Eating fish has left a bad taste in my mouth. Three tins of supermarket-bought certified dolphin-friendly and sustainably sourced tuna are burning a hole in my cupboard and there’s a guilty-feeling in my previously fish-happy stomach. Why? I’ve just finished Seaspiracy, Netflix’s eye-opening exposé on the damage industrial fishing is doing to our oceans, our natural world, and ultimately, to us.  

Given everything the documentary covers – not-so-sustainable certified-sustainable seafood, mega-trawlers clearing 3.9 billion acres of seabed per year, huge swathes of discarded plastic fishing nets floating in the Pacific - whether we should stop eating fish seems like a no-brainer. But in reality, it’s a bit more complicated than that. The UN Food and Agriculture Organisation (FAO) estimates around 800 million people’s livelihoods are dependent on fisheries for survival and globally, well-managed, sustainable fisheries do exist.

We are undoubtedly having a huge – and in most part detrimental – impact on our oceans. The numbers put forward by Seaspiracy are eye-watering. 2.7 trillion fish are removed from our oceans each year resulting in a massive depletion of fish stocks and marine biodiversity. Mega-trawlers scrape the seabed with nets big enough to hold up to 13 jumbo jets, destroying entire ecosystems at a rate 160 times that at which rainforests are being destroyed worldwide. And given that 93% of all carbon is stored in the oceans, recent research which suggests bottom trawling releases as much carbon as international air travel is hardly surprising. According to the film, at the current rate of fishing our oceans will be virtually empty by 2048. Add to this the claims that sustainable fishing labels – that little blue logo which adorns those ‘dolphin-friendly’ tins of tuna sitting in my cupboard – are completely unenforceable and that, in fact, over 300,000 dolphins, whales and porpoises are killed as ‘bycatch’ alongside fishing activities each year you’ll be forgiven for cutting fish out of your diet forever.
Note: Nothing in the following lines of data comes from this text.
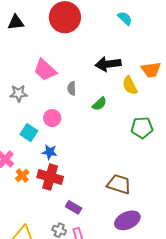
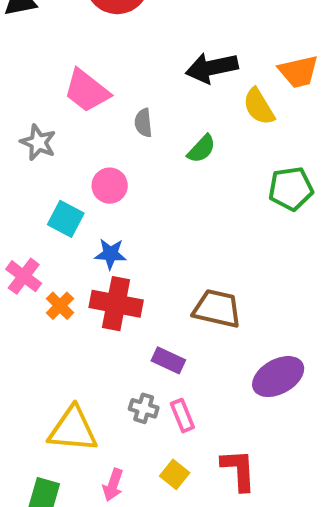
gray star: (19, 93) -> (38, 142), turned 30
brown trapezoid: (119, 184) -> (217, 309), moved

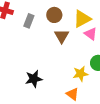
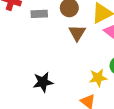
gray rectangle: (29, 21) -> (39, 14), turned 64

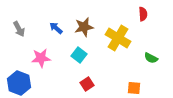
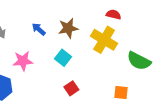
red semicircle: (143, 14) -> (114, 14), moved, turned -72
green semicircle: (151, 58) -> (139, 61), size x1.6

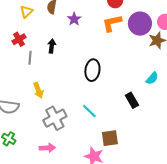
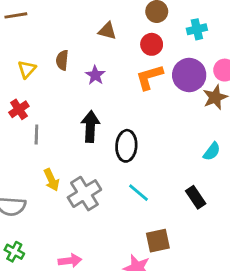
black arrow: (52, 46) -> (90, 127), moved, size x1.5
black rectangle: (132, 100) -> (196, 197), moved
cyan line: (89, 111) -> (139, 193), moved
gray cross: (55, 118) -> (84, 194), moved

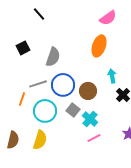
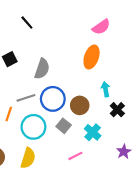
cyan cross: (90, 119) -> (93, 132), moved
pink line: (94, 138) -> (75, 156), moved

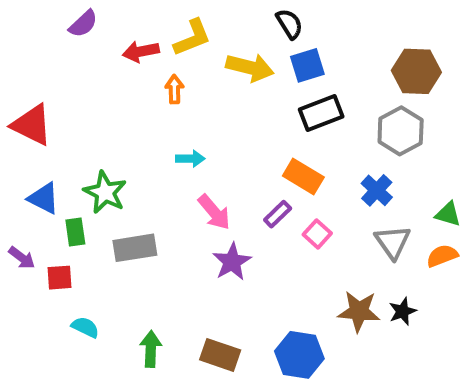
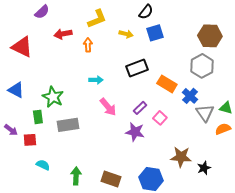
black semicircle: (289, 24) -> (146, 12), turned 70
red arrow: (141, 52) -> (63, 34), moved
yellow arrow: (250, 67) -> (126, 34), size x0.6
black rectangle: (321, 113) -> (137, 68), moved
red triangle: (32, 125) -> (22, 47), moved
orange rectangle: (303, 176) -> (167, 84), moved
blue triangle: (44, 198) -> (16, 90), moved
gray triangle: (393, 242) -> (205, 113), moved
purple star: (232, 262) -> (135, 132), moved, turned -30
black star: (403, 311) -> (204, 168), moved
But hold off unpacking your freezer just yet. While Seaspiracy certainly highlights — and rightly so — the most extreme and most damaging aspects of the global fishing industry, what it doesn’t make clear is that not all fishing is equal, that there is a big difference between an industrial dolphin-hungry tuna trawler and two men fishing to feed their family from a canoe. The 2048 fish apocalypse has been widely rejected and there are a large number of economically and ecologically successful, sustainable fisheries around the world. The UN FAO has estimated that, in fact, 66% of fisheries worldwide are sustainable. However, despite this, the issues around the industrialisation of fishing – overfishing, the use of hugely destructive mega-trawlers, plastic net waste and bycatch – are still very much alive.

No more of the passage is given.